Whatever you decide to do, remember that this essay is argumentative. That is to say, you'll need to convince the reader that the topic you're presenting is significant and that it works the way you say it does. How convincing you are depends on how well you use the material at your disposal. That material should be drawn primarily from the work you've chosen, but you must also consult at least one or two secondary research sources. You must be careful, however, to use your research to support your own point; avoid simply reporting what other researchers have said.
This paper should be mainly an interpretive paper; it is not a review or summary of criticism on a work. Use material from any secondary resources you select to support your interpretation or to raise additional critical issues. I urge you to write a rough draft or outline of your argument before you begin to read any criticism.
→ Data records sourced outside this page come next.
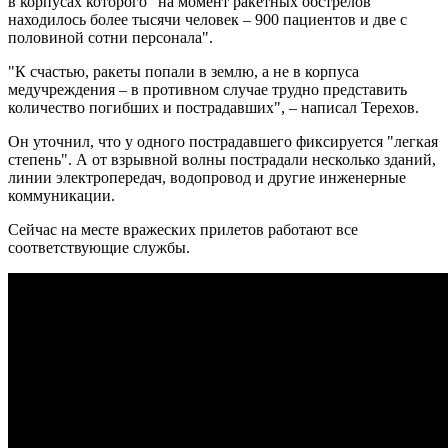
в корпусах которого "на момент ракетных обстрелов
находилось более тысячи человек – 900 пациентов и две с
половиной сотни персонала".
"К счастью, ракеты попали в землю, а не в корпуса
медучреждения – в противном случае трудно представить
количество погибших и пострадавших", – написал Терехов.
Он уточнил, что у одного пострадавшего фиксируется "легкая
степень". А от взрывной волны пострадали несколько зданий,
линии электропередач, водопровод и другие инженерные
коммуникации.
Сейчас на месте вражеских прилетов работают все
соответствующие службы.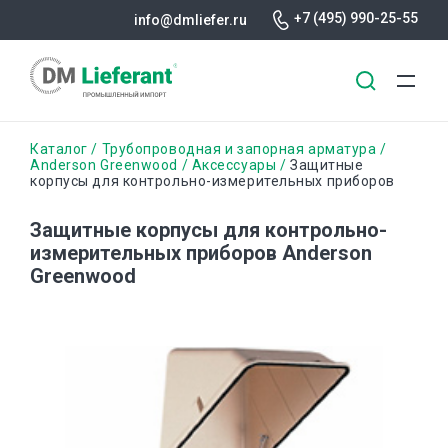
+7 (495) 990-25-55
info@dmliefer.ru
Перейти
Строка
Каталог
Трубопроводная и запорная арматура
к
Anderson Greenwood
Аксессуары
Защитные
корпусы для контрольно-измерительных приборов
основному
навигации
содержанию
Защитные корпусы для контрольно-
измерительных приборов Anderson
Greenwood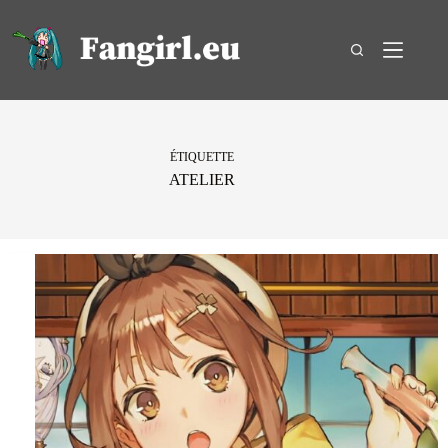
Passer
au
contenu
ÉTIQUETTE
ATELIER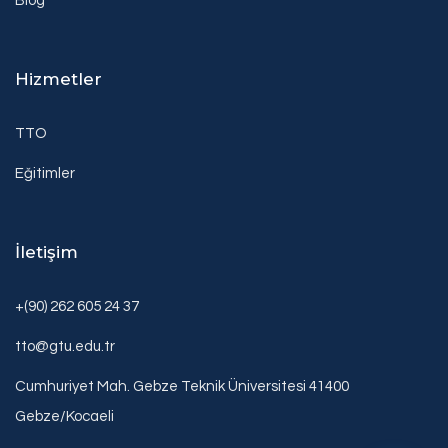
Blog
Hizmetler
TTO
Eğitimler
İletişim
+(90) 262 605 24 37
tto@gtu.edu.tr
Cumhuriyet Mah. Gebze Teknik Üniversitesi 41400
Gebze/Kocaeli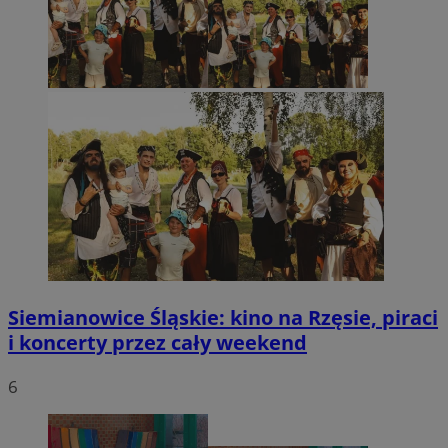
Siemianowice Śląskie: kino na Rzęsie, piraci
i koncerty przez cały weekend
6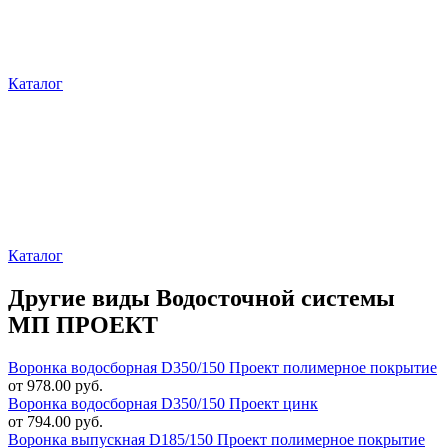
Каталог
Каталог
Другие виды Водосточной системы
МП ПРОЕКТ
Воронка водосборная D350/150 Проект полимерное покрытие
от 978.00 руб.
Воронка водосборная D350/150 Проект цинк
от 794.00 руб.
Воронка выпускная D185/150 Проект полимерное покрытие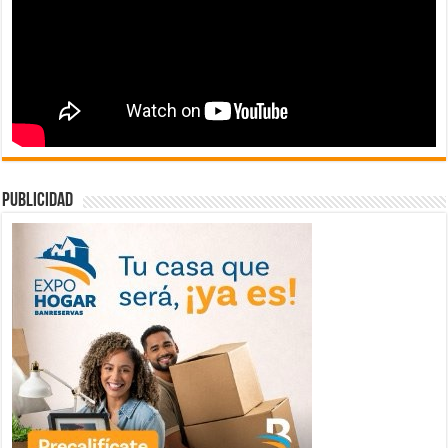
publicidad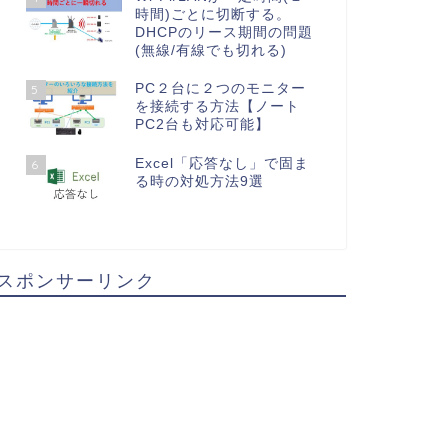
時間)ごとに切断する。
DHCPのリース期間の問題
(無線/有線でも切れる)
PC２台に２つのモニター
5
を接続する方法【ノート
PC2台も対応可能】
Excel「応答なし」で固ま
6
る時の対処方法9選
スポンサーリンク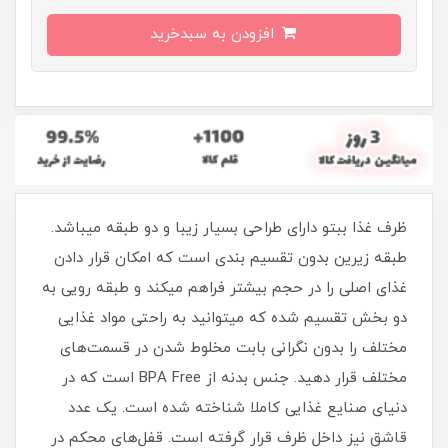
افزودن به سبدخرید
ظرف غذا ببتو دارای طراحی بسیار زیبا و دو طبقه میباشد.
طبقه زیرین بدون تقسیم بندی است که امکان قرار دادن
غذای اصلی را در حجم بیشتر فراهم میکند و طبقه رویی به
دو بخش تقسیم شده که میتوانید به راحتی مواد غذایی
مختلف را بدون نگرانی بابت مخلوط شدن در قسمت‌های
مختلف قرار دهید. جنس بدنه از BPA Free است که در
دنیای صنایع غذایی کاملا شناخته شده است. یک عدد
قاشق نیز داخل ظرف قرار گرفته است. قفل‌های محکم در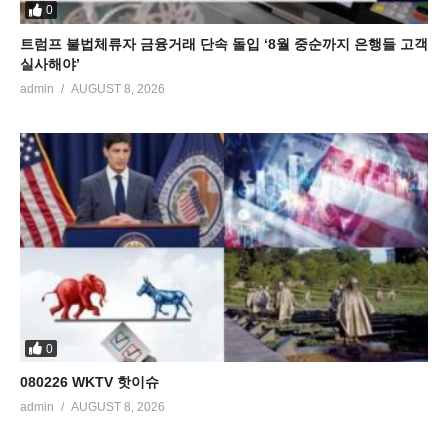
0
트럼프 불법체류자 금융거래 단속 돌입 ‘8월 중순까지 은행들 고객
실사해야’
admin
AUGUST 8, 2026
0
080226 WKTV 핫이슈
admin
AUGUST 8, 2026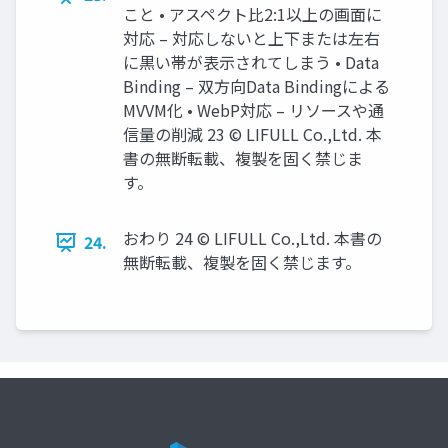
こと • アスペクト比2:1以上の画面に
対応 – 対応しないと上下または左右
に黒い帯が表示されてしまう • Data
Binding – 双方向Data Bindingによる
MVVM化 • WebP対応 – リソースや通
信量の削減 23 © LIFULL Co.,Ltd. 本
書の無断転載、複製を固く禁じま
す。
おわり 24 © LIFULL Co.,Ltd. 本書の
24.
無断転載、複製を固く禁じます。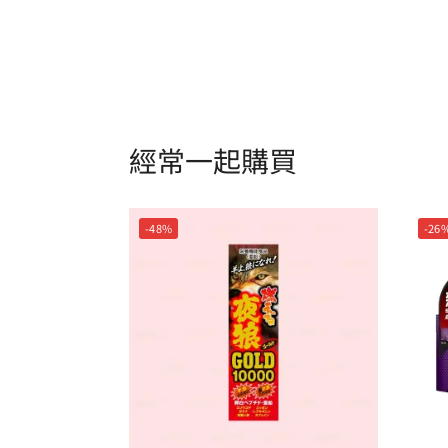
經常一起購買
-48%
-26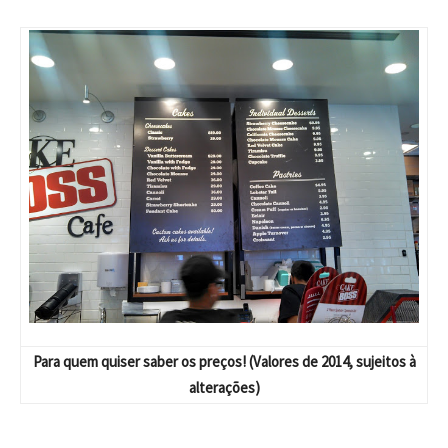
Para quem quiser saber os preços! (Valores de 2014, sujeitos à
alterações)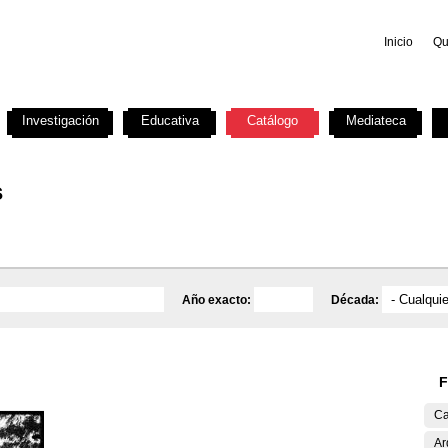
Inicio
Qu
Investigación
Educativa
Catálogo
Mediateca
s
Año exacto:
Década:
F
Ca
Ar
Prewriting: Before you write a first draft, you should reread the work carefully, with an eye towards investigating, supporting, and thinking through your topic. You may well find points that relate to your topic that you haven't discovered before. Take notes as you reread, carefully noting page numbers for references you wish to come back to. If you extract a quotation to use in your essay, write it down carefully, word-for-word and punctuation mark-by-punctuation mark. If you find you are collecting too many examples as support for your thesis, select the strongest examples only for use in your essay.
Evaluation: I will judge your performance by how well you do what your thesis states as a goal for your paper. Writing style and organization count as well as content, so be sure to begin with a thorough outline and to leave yourself time to revise your draft(s) and to proofread your final draft carefully. I have found that many students have trouble incorporating source material into their own writing and that this often results in the confusion of the student's own good ideas in a jumble of unattributed, unexplained quotations. PLEASE come and check with me if you are unsure of how to handle your reference sources as you work them into your paper.
You should follow your direct quotations with the appropriate page number from the text in parentheses. The final page of your paper should be a "Works Cited" page in proper MLA format. Remember, quotations longer than four lines should be presented in single-spaced blocks indented in the text.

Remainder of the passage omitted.